Cathy Casserly by Carnegie Foundation for the
Advancement of Teaching
/ CC BY

Sustainability has always been a core issue. At Carnegie, we’re trying to design for sustainability and openness from the beginning. Ultimately, for a project to scale in the long term, it has to become self-sustaining in some way. We have some core funding from the Carnegie Foundation itself, and we’re securing funding from outside funders, but this won’t last forever. There will be a point in time where need to figure it out on our own. And, it can be difficult to add sustainability afterward. Today, many more organizations are much more aggressive and thoughtful in thinking about issues of sustainability. In the early days of the OER movement, we were thinking about sustainability, but as a first step we really didn’t know if or how people would use the content. We had a chicken and egg problem because we needed to find out if there was really a thirst for this content. We wanted to know whether people would use it, repurpose it, and reshare it. We’ve heard a resounding “yes” to those questions. But, the OER community is relatively young, and with any new space, some of the issues are tricky to figure out–we’re still trying to understand it.

In terms of government support for open education, I think the government obviously leads the way, certainly in investing a huge amount of public dollars in education. Some of this investment includes many types of materials and learning assets that could be created for less cost, while maintaining the same–if not higher–standards of quality. These open resources would have the added benefit of allowing iteration and continued improvement on them. The federal government, state governments too, are beginning to understand that making investments in educational materials without erecting the traditional boundaries around them is sound practice. By making content systems more permeable, such as by releasing educational resources under Creative Commons licenses, governments empower educators to build on these resources again, so they don’t have to start from scratch. We see this in the open textbook space. Right now, it’s difficult in that the market is shifting, and the publishing industry is fighting. But, at some point we have to realize that we have a new distribution system with the web, and we don’t have to resort to some of the same old models for updating and improving materials. Also, we have a data backend now such that we can begin connect students to materials and learning tools that are complimentary to their needs as an individual learner, whether it be a video, a game, or an ongoing assessment. There are powerful tools we can harness via the web. It’s imperative we do this, and that the government invests in this area too.
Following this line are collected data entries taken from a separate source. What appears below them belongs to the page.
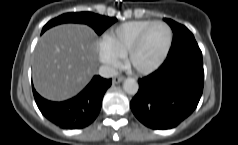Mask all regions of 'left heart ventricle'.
I'll use <instances>...</instances> for the list:
<instances>
[{"instance_id": "1", "label": "left heart ventricle", "mask_w": 238, "mask_h": 145, "mask_svg": "<svg viewBox=\"0 0 238 145\" xmlns=\"http://www.w3.org/2000/svg\"><path fill=\"white\" fill-rule=\"evenodd\" d=\"M168 41V31L162 25L153 26L146 34L131 63L135 67H146L154 63L164 51Z\"/></svg>"}]
</instances>
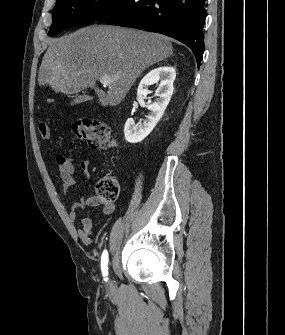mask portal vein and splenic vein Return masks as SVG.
Returning <instances> with one entry per match:
<instances>
[{"instance_id": "18ae733b", "label": "portal vein and splenic vein", "mask_w": 285, "mask_h": 335, "mask_svg": "<svg viewBox=\"0 0 285 335\" xmlns=\"http://www.w3.org/2000/svg\"><path fill=\"white\" fill-rule=\"evenodd\" d=\"M119 76H100V84H103V86H108V84H111V82H116L118 80Z\"/></svg>"}]
</instances>
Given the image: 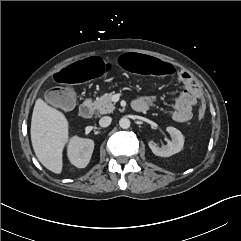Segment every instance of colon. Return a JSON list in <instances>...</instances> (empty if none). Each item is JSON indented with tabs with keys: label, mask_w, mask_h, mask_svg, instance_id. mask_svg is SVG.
Returning a JSON list of instances; mask_svg holds the SVG:
<instances>
[{
	"label": "colon",
	"mask_w": 241,
	"mask_h": 241,
	"mask_svg": "<svg viewBox=\"0 0 241 241\" xmlns=\"http://www.w3.org/2000/svg\"><path fill=\"white\" fill-rule=\"evenodd\" d=\"M123 69L134 73H143L158 78L177 77L180 69L171 64V62L162 57L146 56L144 53H124L119 60ZM106 61L102 55L93 53L84 58L72 62L69 67L57 70L51 74L50 80L54 86L60 87L64 84L70 85L75 82L89 81L96 77H101L106 72ZM50 103L68 109L74 102L72 91L66 88H55L48 93ZM206 108L203 104L199 111L198 117L202 119L205 116Z\"/></svg>",
	"instance_id": "obj_1"
}]
</instances>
Q: In Opening Up Education, you wrote, “the most important obstacles to rapid innovation are not technical…[t]hey have to do with the customs, standard practices, and vested interests of people in the universities and schools and within the markets, such as publishing, that may be forced to change as OER strategies gain more traction.” Since many of the challenges to incorporating OER are social (changing perceptions and practices of teachers and learners) and institutional (traditional school systems are slow to change and risk-averse), how do we approach this set of problems in an effective and scalable way?

In K-12, it’s well recognized that we have a big chasm now between what students do in school and what they do outside of school. Outside of school, students find information, interact with friends, and engage with the world in ways that are very technology-centric. In schools, it looks very much like it did in the 1950s. This is not surprising, because large systems tend to be very inert, so the structural education systems are very inert. Our education systems are not structured to look for innovation, and there needs to be something that is pushing on these systems to get them to integrate innovative ideas. There are pockets of innovation in the K-12 sector, but they’re on the edges. John Seely Brown has talked about the edge influencing and re-shaping the core, and this is beginning to happen within education systems.
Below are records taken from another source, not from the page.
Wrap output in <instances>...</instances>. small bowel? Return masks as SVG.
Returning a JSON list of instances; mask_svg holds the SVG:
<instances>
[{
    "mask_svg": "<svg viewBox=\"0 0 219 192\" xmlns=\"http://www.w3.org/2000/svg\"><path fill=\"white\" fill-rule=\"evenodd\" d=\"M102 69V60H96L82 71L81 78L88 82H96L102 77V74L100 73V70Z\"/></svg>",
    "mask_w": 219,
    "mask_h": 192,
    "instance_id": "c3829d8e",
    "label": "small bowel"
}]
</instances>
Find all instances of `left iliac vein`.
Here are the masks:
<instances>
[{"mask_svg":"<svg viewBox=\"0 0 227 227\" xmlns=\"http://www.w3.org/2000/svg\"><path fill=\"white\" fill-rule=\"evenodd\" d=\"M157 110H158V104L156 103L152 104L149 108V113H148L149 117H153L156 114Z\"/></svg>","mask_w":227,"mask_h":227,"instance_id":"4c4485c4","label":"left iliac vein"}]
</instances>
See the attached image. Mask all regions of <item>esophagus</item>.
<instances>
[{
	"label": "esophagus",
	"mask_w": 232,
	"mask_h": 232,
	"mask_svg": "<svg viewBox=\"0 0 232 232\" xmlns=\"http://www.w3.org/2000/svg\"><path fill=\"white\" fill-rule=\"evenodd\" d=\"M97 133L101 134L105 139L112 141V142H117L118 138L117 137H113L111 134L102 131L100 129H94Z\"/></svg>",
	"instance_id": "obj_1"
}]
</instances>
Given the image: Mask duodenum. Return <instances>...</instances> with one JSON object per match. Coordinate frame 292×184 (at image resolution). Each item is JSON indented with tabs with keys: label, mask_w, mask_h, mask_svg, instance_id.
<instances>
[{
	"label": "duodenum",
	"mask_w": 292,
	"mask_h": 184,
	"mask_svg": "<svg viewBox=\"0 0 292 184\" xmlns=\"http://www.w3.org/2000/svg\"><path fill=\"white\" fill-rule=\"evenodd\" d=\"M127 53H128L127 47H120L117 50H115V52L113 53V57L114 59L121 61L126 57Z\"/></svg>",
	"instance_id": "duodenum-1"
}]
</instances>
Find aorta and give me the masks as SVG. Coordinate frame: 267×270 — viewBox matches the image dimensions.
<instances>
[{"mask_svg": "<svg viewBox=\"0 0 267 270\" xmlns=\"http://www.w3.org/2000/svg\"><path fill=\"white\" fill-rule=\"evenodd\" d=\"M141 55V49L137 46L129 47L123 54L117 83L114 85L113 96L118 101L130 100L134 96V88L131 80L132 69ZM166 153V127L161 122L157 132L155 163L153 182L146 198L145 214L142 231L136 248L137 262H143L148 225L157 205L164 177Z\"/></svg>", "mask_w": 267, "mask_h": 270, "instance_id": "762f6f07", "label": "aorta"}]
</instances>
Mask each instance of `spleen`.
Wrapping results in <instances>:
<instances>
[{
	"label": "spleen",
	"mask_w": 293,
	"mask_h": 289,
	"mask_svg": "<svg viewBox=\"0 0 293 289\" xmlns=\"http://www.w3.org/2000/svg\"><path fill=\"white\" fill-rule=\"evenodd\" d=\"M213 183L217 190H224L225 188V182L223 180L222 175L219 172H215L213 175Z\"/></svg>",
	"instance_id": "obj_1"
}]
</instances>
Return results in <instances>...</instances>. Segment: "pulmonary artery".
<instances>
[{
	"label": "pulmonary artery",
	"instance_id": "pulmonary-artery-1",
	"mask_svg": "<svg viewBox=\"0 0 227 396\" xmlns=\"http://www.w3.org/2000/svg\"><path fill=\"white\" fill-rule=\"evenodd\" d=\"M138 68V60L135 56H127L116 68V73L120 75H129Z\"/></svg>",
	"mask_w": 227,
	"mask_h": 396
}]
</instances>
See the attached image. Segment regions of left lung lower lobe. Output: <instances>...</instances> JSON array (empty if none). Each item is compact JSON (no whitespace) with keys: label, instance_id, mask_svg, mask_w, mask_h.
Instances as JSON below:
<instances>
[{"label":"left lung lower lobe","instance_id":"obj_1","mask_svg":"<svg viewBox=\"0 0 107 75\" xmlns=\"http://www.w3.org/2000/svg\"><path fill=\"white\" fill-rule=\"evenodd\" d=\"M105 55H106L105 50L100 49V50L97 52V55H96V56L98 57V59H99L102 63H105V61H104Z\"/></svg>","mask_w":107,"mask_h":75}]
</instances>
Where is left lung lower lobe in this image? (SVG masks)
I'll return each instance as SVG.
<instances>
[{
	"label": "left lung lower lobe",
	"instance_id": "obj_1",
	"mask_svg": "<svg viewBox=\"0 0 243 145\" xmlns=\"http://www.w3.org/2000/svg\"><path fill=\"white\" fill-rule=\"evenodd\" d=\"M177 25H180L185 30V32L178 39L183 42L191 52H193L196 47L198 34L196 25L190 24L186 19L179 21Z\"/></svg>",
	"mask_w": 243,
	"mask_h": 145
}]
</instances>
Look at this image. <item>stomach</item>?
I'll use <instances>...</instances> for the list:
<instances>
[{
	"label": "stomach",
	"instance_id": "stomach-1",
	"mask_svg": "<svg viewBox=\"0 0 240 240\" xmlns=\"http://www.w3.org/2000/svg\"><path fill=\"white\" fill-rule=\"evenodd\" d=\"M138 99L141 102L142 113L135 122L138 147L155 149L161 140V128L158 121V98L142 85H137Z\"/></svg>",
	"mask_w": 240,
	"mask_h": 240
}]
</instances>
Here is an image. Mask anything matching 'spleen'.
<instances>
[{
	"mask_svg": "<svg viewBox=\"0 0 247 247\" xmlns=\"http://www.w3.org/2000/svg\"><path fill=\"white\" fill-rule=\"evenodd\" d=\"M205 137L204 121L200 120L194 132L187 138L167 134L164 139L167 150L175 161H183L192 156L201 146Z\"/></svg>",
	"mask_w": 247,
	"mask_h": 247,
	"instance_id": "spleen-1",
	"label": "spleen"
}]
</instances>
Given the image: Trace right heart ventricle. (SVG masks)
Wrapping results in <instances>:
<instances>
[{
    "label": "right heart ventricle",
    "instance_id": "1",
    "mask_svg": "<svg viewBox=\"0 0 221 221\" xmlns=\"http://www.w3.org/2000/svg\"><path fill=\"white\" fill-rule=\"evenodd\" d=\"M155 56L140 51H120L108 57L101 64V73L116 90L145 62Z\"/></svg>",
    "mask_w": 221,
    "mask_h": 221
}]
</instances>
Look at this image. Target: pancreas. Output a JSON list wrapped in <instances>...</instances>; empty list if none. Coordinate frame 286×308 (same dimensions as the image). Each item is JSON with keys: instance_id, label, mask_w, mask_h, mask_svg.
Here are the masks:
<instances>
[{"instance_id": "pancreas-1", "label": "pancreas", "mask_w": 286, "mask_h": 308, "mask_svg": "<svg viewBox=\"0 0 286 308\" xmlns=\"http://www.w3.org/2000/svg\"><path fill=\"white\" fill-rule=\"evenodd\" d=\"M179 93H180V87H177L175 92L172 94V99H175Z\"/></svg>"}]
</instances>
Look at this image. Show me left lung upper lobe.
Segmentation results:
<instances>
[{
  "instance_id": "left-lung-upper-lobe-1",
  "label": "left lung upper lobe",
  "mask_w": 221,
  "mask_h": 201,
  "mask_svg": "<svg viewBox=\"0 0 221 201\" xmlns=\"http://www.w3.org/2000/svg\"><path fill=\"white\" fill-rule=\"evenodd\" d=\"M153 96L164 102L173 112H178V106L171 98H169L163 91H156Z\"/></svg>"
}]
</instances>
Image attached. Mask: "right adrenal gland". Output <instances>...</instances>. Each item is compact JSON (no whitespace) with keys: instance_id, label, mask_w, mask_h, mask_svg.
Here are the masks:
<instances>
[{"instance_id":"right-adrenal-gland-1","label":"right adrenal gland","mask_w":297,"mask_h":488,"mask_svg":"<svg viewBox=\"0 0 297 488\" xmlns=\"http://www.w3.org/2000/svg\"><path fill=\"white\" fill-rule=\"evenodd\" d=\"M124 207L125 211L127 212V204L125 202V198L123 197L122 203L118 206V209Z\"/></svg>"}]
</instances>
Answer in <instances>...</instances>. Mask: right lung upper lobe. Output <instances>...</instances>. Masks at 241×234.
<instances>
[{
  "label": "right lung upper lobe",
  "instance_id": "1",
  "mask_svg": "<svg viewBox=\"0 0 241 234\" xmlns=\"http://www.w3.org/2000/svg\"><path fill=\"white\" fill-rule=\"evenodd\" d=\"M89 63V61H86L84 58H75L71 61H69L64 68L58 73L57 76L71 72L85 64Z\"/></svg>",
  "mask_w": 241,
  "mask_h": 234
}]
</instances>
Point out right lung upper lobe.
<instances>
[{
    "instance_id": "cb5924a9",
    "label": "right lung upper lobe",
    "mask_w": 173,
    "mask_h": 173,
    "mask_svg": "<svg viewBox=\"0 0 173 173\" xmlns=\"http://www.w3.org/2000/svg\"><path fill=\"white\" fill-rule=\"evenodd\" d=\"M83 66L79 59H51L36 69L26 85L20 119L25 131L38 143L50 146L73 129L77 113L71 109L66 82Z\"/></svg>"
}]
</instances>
In new markets utilizing new technologies, we can disaggregate and unbundle the commoditization of higher education, which has traditionally revolved around the intersection of the tutor (the teacher), the knowledge base (the content or other educational curriculum), and the assessment (the means to certify the knowledge that exists). Emerging models like the University of Phoenix, Kaplan, and other online groups have begun to challenge the incumbent system. We realize that many individuals can’t take the time to enroll in a four-year program at a university, or want to have flexible learning anywhere at any time. The system that we have now was structured for a good reason, it’s existed for a very good reason, and it’s been very resistant to change. When there’s pressure on these longstanding institutions, new organizations will pop up, and will begin to pull some of the education market their way because students realize they’re not being served as best as they could, or because they need more alternatives to a traditional degree, or because there’s more demand than there are spaces, allowing breathing room for alternatives to deal with the supply.

Q: How do you see the role of Creative Commons within the OER movement? How can CC help?

Creative Commons is the foundation for open education. Without flexible licensing there’s no way to determine which materials are shareable, adaptable, reusable, and localizable. Creative Commons is absolutely an incredible asset and core to the work of open education. It’s critically important that we get a broader group of people understanding the need to adopt Creative Commons licenses. A lot of educators and creators in the education space are creating different types of content and curriculum and want to share them. They think that other people can just pick them up and take them, but they don’t realize they’re most likely locked up under copyright. Teachers go into education because they believe in it, they want to share knowledge, and they like the idea of playing around with other ways of teaching. From individual conversations I’ve had with faculty at MIT, Yale, Harvard, and other universities, the ability for them to have their resources widely shared through open courses/courseware has been an incredibly affirming aspect to why they became an educator in the first place. We really haven’t tapped the depths of this volunteerism yet. What’s encouraging is that students who are now going through our schools of education are digital natives. They’ve grown up in a very different way, and it’s just a matter of time until they create so much pressure on the existing system that it will have to shift. What I’d like to see is that the system be very thoughtful about shifting, so it can serve students well, and equally.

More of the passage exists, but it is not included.